• [Working data]
☆ ☆ ☆ ☆ ☆
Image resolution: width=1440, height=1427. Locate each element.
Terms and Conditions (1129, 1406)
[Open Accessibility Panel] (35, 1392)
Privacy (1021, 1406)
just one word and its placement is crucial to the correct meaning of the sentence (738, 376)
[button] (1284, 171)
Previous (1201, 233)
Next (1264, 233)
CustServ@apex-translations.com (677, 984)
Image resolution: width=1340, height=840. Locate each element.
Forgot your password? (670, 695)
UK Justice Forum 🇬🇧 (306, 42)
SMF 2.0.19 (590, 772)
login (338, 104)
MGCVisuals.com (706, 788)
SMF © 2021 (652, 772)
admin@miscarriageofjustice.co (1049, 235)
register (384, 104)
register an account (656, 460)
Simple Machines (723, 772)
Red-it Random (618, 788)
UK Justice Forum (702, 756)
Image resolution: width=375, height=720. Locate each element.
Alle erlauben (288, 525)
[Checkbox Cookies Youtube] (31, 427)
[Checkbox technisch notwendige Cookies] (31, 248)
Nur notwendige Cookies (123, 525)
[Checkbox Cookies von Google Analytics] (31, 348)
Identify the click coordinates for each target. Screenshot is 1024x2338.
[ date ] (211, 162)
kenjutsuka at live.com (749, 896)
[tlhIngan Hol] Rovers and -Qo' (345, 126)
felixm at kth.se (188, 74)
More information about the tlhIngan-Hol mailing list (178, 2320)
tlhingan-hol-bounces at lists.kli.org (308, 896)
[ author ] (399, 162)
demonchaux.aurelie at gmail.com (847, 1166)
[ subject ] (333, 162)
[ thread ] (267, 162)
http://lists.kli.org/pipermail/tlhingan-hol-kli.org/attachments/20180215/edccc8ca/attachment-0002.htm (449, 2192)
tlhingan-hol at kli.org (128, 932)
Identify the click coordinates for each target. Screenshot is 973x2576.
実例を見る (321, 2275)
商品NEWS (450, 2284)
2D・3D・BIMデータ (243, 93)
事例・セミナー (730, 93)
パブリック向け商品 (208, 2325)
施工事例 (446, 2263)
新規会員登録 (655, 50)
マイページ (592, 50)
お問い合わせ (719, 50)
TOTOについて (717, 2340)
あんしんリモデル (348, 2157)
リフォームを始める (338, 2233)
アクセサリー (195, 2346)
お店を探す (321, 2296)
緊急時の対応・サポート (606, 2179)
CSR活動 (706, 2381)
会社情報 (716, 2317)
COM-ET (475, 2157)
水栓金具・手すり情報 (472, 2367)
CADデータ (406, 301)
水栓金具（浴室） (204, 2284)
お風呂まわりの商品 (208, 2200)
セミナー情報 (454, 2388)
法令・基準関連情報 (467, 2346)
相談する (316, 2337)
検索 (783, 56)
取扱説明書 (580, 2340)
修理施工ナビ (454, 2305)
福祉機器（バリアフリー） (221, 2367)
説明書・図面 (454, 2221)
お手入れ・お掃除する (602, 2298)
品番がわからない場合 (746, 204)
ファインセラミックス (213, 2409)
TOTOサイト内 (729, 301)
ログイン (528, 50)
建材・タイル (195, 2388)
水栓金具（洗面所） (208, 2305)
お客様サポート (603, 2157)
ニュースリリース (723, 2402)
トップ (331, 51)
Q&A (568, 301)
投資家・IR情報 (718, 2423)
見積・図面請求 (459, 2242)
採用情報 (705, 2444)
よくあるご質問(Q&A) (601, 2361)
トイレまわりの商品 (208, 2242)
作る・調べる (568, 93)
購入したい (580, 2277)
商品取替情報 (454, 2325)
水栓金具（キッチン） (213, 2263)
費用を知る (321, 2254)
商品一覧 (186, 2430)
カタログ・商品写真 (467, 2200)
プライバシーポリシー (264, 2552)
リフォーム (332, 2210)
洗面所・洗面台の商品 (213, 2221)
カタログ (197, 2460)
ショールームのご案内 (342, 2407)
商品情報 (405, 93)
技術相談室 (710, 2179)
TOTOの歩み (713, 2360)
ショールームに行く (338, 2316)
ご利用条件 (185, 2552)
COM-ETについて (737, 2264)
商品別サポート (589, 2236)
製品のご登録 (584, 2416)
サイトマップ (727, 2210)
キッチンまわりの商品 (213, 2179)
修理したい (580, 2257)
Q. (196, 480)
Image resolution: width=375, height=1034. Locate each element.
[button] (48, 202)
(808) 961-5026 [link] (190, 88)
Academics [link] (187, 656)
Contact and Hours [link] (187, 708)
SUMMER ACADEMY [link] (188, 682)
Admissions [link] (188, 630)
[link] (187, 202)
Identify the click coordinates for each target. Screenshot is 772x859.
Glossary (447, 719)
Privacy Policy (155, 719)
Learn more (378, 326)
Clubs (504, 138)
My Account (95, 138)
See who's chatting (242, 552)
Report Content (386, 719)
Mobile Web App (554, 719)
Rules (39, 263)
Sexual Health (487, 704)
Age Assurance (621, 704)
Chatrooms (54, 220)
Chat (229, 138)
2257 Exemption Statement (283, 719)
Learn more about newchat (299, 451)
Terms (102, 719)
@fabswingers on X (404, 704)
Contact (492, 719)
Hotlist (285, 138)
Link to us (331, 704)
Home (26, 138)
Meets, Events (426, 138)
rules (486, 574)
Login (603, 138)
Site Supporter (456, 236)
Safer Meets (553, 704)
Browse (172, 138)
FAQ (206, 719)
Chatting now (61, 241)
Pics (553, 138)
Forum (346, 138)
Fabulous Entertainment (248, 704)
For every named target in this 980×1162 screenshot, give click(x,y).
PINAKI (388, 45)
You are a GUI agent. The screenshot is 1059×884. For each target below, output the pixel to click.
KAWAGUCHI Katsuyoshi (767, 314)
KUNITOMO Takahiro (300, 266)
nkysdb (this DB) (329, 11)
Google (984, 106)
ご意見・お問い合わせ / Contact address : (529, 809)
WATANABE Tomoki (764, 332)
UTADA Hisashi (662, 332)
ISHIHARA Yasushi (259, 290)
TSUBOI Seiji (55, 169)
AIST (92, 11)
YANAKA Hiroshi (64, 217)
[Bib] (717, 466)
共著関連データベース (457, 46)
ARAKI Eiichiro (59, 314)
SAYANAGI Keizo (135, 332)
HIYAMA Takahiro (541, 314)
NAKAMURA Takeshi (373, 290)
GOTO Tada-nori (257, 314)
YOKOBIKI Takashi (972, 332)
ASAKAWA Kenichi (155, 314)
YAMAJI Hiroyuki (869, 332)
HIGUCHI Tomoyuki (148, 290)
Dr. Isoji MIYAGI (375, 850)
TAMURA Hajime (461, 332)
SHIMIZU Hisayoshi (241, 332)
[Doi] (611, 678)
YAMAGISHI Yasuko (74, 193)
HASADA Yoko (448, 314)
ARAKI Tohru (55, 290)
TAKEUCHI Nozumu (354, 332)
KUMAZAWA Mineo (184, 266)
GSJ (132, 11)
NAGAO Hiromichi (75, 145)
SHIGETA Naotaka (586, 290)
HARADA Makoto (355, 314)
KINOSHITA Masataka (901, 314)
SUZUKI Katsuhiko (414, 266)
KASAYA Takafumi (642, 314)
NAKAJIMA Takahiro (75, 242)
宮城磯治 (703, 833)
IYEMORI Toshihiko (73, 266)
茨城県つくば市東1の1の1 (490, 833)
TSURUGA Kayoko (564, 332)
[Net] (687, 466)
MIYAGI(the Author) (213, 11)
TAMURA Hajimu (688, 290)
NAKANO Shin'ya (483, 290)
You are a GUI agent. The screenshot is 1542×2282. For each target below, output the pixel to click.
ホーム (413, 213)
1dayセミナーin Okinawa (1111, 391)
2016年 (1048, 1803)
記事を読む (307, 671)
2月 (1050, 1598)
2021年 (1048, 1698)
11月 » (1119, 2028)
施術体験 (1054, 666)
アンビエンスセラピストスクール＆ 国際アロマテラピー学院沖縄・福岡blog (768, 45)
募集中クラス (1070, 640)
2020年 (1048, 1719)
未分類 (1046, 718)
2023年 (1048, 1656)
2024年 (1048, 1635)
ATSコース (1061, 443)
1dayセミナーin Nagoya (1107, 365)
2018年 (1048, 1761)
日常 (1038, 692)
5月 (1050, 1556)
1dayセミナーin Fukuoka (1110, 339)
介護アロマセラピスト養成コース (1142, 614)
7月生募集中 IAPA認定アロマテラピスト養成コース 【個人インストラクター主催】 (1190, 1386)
☆ ☆ ☆ ☆ ☆
• [Your objective] What is needed is every line from the beginning of the data up to and including the line with "Next (1264, 233)", given again word for word.

• [Reply]
Image resolution: width=1440, height=1427. Locate each element.
Terms and Conditions (1129, 1406)
[Open Accessibility Panel] (35, 1392)
Privacy (1021, 1406)
just one word and its placement is crucial to the correct meaning of the sentence (738, 376)
[button] (1284, 171)
Previous (1201, 233)
Next (1264, 233)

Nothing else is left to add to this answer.